Lingga Kab

BPBD Lingga Sosialisasi Resiko Bencana

DPRD Lingga
BPBD Lingga Sosialisasi Resiko Bencana.

Lingga, LintasKepri.com – Badan Penanggulangan Bencana Daerah (BPBD) melakukan sosialiasi pengurangan resiko bencana Desa Tangguh Bencana (Destana) di Desa Batu Belobang Kecamatan Bakong Serumpun Kabupaten Lingga, Jumat (24/7).
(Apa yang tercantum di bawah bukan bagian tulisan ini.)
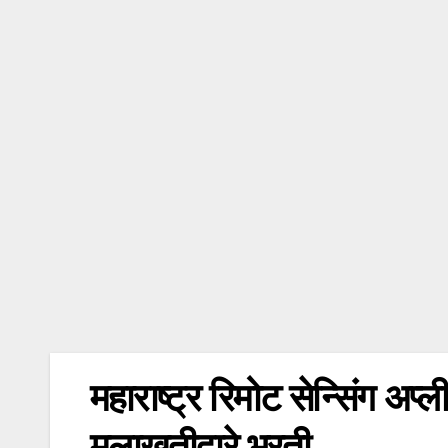
महाराष्ट्र रिमोट सेन्सिंग अप्
मुलाखतीद्वारे भरती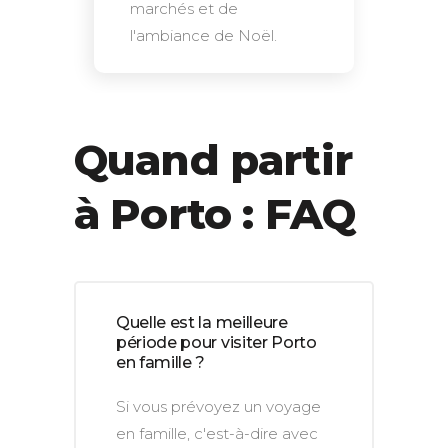
marchés et de
l'ambiance de Noël.
Quand partir
à Porto : FAQ
Quelle est la meilleure
période pour visiter Porto
en famille ?
Si vous prévoyez un voyage
en famille, c'est-à-dire avec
Kegiatan ini dalam rangka penguatan ketangguhan masyarakat dalam menghadapi bencana alam dan untuk pengurangan resiko bencana.
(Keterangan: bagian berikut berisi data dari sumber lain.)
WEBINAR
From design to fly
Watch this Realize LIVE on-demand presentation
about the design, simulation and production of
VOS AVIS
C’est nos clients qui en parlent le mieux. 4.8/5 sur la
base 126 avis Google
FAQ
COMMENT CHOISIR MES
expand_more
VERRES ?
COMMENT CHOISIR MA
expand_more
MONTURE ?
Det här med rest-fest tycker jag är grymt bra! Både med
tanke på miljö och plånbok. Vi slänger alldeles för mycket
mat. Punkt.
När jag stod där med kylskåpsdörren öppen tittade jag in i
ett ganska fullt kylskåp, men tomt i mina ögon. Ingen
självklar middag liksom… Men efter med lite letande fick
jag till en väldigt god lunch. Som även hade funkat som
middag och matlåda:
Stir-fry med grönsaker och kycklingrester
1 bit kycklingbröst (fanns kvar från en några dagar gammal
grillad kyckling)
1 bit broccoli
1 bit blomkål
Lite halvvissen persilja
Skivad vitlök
Kepala Bidang BPBD Kabupaten Lingga Abdul Katab pengurangan resiko bencana ini adalah tugas kita bersama, BPBD sebagai lembaga Negara yang bertugas untuk mengoordinasikan upaya penanggulangan bencana, membuat langkah untuk melindungi masyarakat berisiko yang berada di Desa atau daerah.

Diketahui jarak tempuh di daerah Kabupaten Lingga ini sangat jauh, dengan terbentuknya relawan tangguh bencana ini bisa melakukan langkah-langkah awal untuk membatu masyarakat yang terkena musibah.

“Nantinya tim yang telah dibentuk ini bisa langsung koordinasi dengan tim BPBD yang berada di Kabupaten, apa saja langkah-langkah yang harus dilakukan jika terjadi bencana di daerahnya,” ucapnya.

Dijelaskannya, BPBD bukan yang pertama kalinya membentuk tim relawan tangguh bencan di Desa batu berlobang ini, sebelumnya BPBD juga telak membentuk tim relawan di Desa-desa yang rentan bencana di Kabupaten Lingga.

BPBD Lingga Sosialisasi Resiko Bencana.

Poinnya, masyarakat harus sadar potensi bencana yang ada, memahami dan mampu melakukan upaya pencegahan, dan masyarakat menjadi tangguh serta mampu dalam menyelamatkan diri dari bencana.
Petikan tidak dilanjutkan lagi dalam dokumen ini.